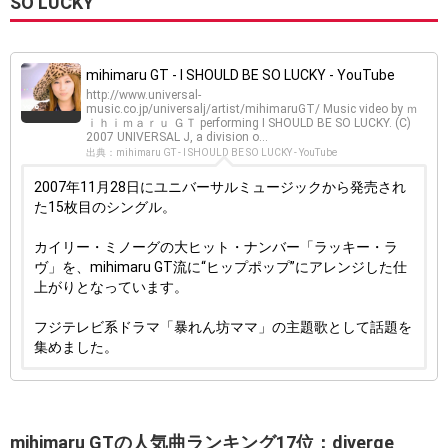
SO LUCKY
mihimaru GT - I SHOULD BE SO LUCKY - YouTube
http://www.universal-
music.co.jp/universalj/artist/mihimaruGT/ Music video by ｍ
ｉｈｉｍａｒｕ ＧＴ performing I SHOULD BE SO LUCKY. (C)
2007 UNIVERSAL J, a division o...
出典：mihimaru GT - I SHOULD BE SO LUCKY - YouTube
2007年11月28日にユニバーサルミュージックから発売され
た15枚目のシングル。
カイリー・ミノーグの大ヒット・ナンバー「ラッキー・ラ
ヴ」を、mihimaru GT流に“ヒップポップ”にアレンジした仕
上がりとなっています。
フジテレビ系ドラマ「暴れん坊ママ」の主題歌として話題を
集めました。
mihimaru GTの人気曲ランキング17位：diverge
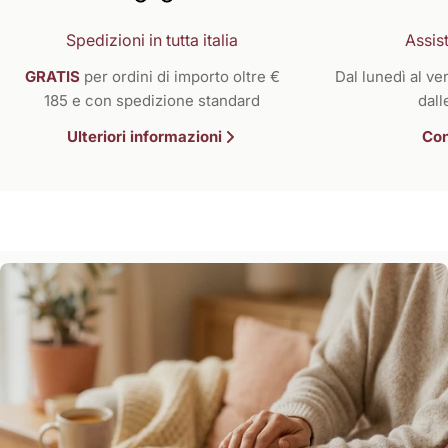
Spedizioni in tutta italia
Assist
GRATIS
per ordini di importo oltre €
Dal lunedì al ven
185 e con spedizione standard
dall
Ulteriori informazioni
Con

What to produce> In the data above, which lines include "YouTube"? Return those lines.

Solution for this exercise>
mihimaru GT - I SHOULD BE SO LUCKY - YouTube
出典：mihimaru GT - I SHOULD BE SO LUCKY - YouTube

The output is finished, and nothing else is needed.